Kini, Greysia Polii dan Apriyani Rahayu bersiap untuk laga di babak last nomor ganda putri cabang olahraga bulutangkis di Olimpiade Tokyo 2020 yang dijadwalkan pada 2 Agustus 2021 mendatang. Apapun hasilnya nanti, Greysia Polii tetap merupakan salah satu atlet berbakat tanah air yang harus selalu didukung. Greysia Polii sempat berlaga di Olimpiade London 2012 berpasangan dengan Meiliana Jauhari dan berhasil melaju hingga babak perempat ultimate.

Siapa yang belum kenal dengan atlet bulu tangkis ganda putri yang wakili Indonesia di Olimpiade Tokyo bernama Greysia Polii ini?
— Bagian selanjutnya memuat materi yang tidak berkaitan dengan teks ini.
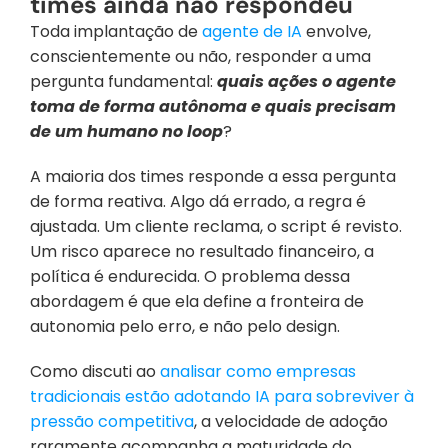
times ainda não respondeu
Toda implantação de 
agente de IA
 envolve, 
conscientemente ou não, responder a uma 
pergunta fundamental: 
quais ações o agente 
toma de forma autônoma e quais precisam 
de um humano no loop
?
A maioria dos times responde a essa pergunta 
de forma reativa. Algo dá errado, a regra é 
ajustada. Um cliente reclama, o script é revisto. 
Um risco aparece no resultado financeiro, a 
política é endurecida. O problema dessa 
abordagem é que ela define a fronteira de 
autonomia pelo erro, e não pelo design.
Como discuti ao 
analisar como empresas 
tradicionais estão adotando IA para sobreviver à 
pressão competitiva
, a velocidade de adoção 
raramente acompanha a maturidade do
Dia pun mulai bergabung di tim Piala Uber Indonesia sejak tahun 2004 dan juga tahun 2008. Di pertengahan 2008, Greysia Polii mulai berpasangan dengan Nitya Krishinda Maheswari.

Grand Prix BWF memiliki dua tingkatan, Grand Prix dan Grand Prix Gold BWF. Kompetisi ini merupakan serangkaian turnamen bulu tangkis yang diselenggarakan oleh Federasi Bulu Tangkis Dunia sejak 2007 hingga 2017. Grand Prix Dunia Bulu Tangkis diselenggarakan oleh Federasi Bulu tangkis Internasional dari 1983 hingga 2006. Namun, dari semua kompetisi yang diikuti, Olimpiade menjadi target yang selalu ingin diwujudkan para pebulutangkis Indonesia, termasuk Greysia. Pasalnya, Indonesia punya tradisi yang sangat membanggakan sejak bulutangkis dipertandingan pertama kali pada Olimpiade 1992 di Barcelona. Kecintaan tersebut sampai membuat sang ibu rela menjual baju hanya untuk membelikan Greysia raket bulutangkis kecil. Dirinya akhirnya pindah ke Jakarta lantaran pada 2003 bergabung dengan Pelatnas PBSI.

Prestasi Dia mulai meningkat saat mengikuti turnamen Singapura Terbuka. Greys melaju hingga babak perempat final dan mengalahkan pemain No1 dunia , Wong Pei Tty/Chin Eei Hui asal Malaysia. Pada tahun 2004, Greys membantu tim nasional junior untuk mendapatkan medali perunggu pada nomor beregu putrid Kejuaraan Bulu Tnagkis Junior Asia dan beregu campuran Kejuaraan Dunia Junior. Masih terus berjuang di kejuaraan junior, Apriyani bersama Jauza Fadhila meraih gelar juara di Singapore International Series 2015.